Next, on the surface of the magnetic metal material 31 that does not include the relatively flat crack 33 in the vicinity of the crack 33 of the magnetic metal material 31, the test coil 25 is intentionally given a lift amount H _n , and a magnetic flux is applied to the test coil 25. It is generated, determining the leakage flux output value in each of the floating amount H _n.

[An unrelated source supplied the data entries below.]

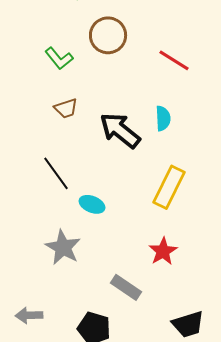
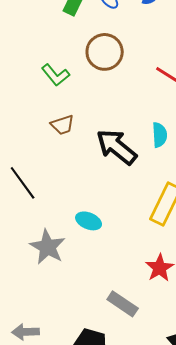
black line: (56, 173) -> (23, 183), moved
gray star: (63, 247) -> (48, 247), moved

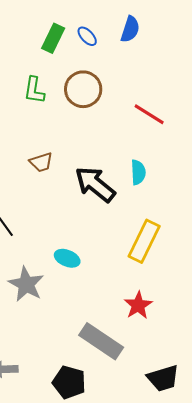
green L-shape: (56, 75) -> (34, 90), moved, turned 48
gray rectangle: (123, 304) -> (101, 341), size x1.4

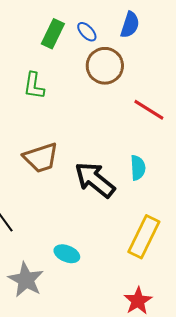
brown circle: (83, 89) -> (105, 66), moved
brown trapezoid: (41, 162) -> (41, 158), size x1.5

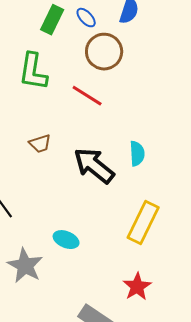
green L-shape: (34, 86) -> (33, 72), size x1.4
red line: (149, 110) -> (87, 96), moved
brown trapezoid: (41, 158) -> (40, 144), size x0.6

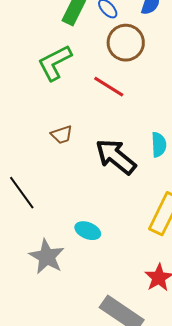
green L-shape: (33, 72) -> (55, 63), turned 54

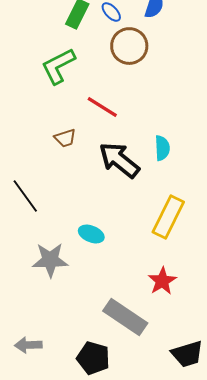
red line: (109, 87) -> (102, 107), moved
gray star: (47, 257) -> (50, 260), turned -30

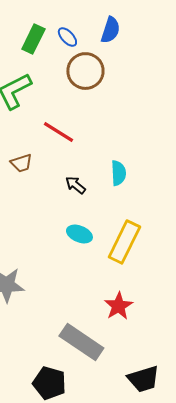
black arrow: (119, 160) -> (75, 185), size x0.5
cyan ellipse: (91, 234) -> (79, 234), moved

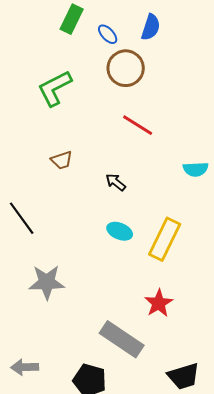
green rectangle: (33, 39) -> (72, 19), moved
red line: (58, 132) -> (138, 125), moved
cyan semicircle: (118, 173) -> (196, 169), moved, turned 90

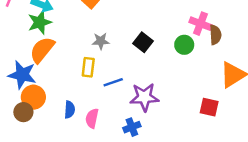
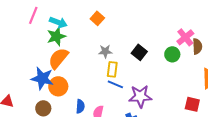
pink cross: (200, 24) -> (185, 37), turned 30
yellow rectangle: (88, 67) -> (112, 69), moved
blue line: (113, 82) -> (115, 84), turned 42
orange circle: (33, 97) -> (58, 86), moved

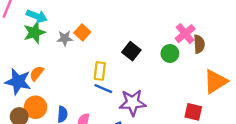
orange square: (97, 18) -> (82, 32), moved
gray star: (105, 51) -> (65, 38), moved
orange semicircle: (58, 58) -> (37, 73), moved, size x0.6
orange circle: (58, 86) -> (36, 107), moved

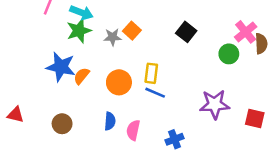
black square: (131, 51) -> (186, 32), moved
blue star: (18, 82) -> (61, 67), moved
purple star: (133, 103) -> (215, 104), moved
orange circle: (36, 107) -> (119, 82), moved

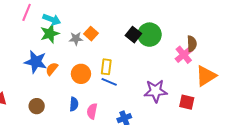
pink cross: (246, 32) -> (184, 55), moved
green circle: (229, 54) -> (149, 35), moved, size x1.5

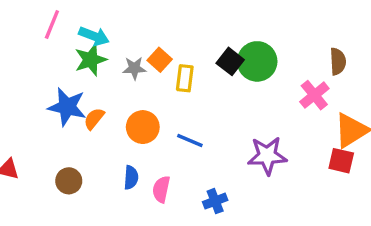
brown semicircle: (192, 44) -> (338, 61), moved
yellow rectangle: (106, 67) -> (185, 78), moved
red square: (187, 102) -> (341, 161), moved

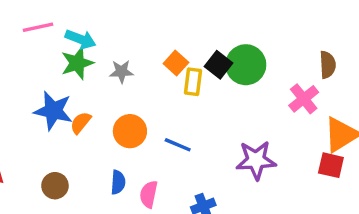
pink line: (52, 24) -> (38, 27), turned 56
orange square: (160, 60) -> (176, 63), moved
yellow rectangle: (185, 78) -> (193, 82), moved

In the leakage magnetic flux output value obtained above, the leakage magnetic flux output value generated when the test coil 25 is brought into close contact with the surface of the magnetic metal material 31 and the floating amount H ₀ is defined as a leakage magnetic flux output ratio of 100%. leakage flux output value produced when having a quantity H _n expressed as leakage flux output ratio (%), to create a calibration curve of the lift amount H _n leakage flux output ratio (S69).

Finally, the calibration curve prepared in S69, obtains a leakage flux output ratio against the floating amount H _n determined at S60, by multiplying the leakage flux output ratio in Virtual Crack裂深is determined in S68, obtains Finish the crack depth (S70).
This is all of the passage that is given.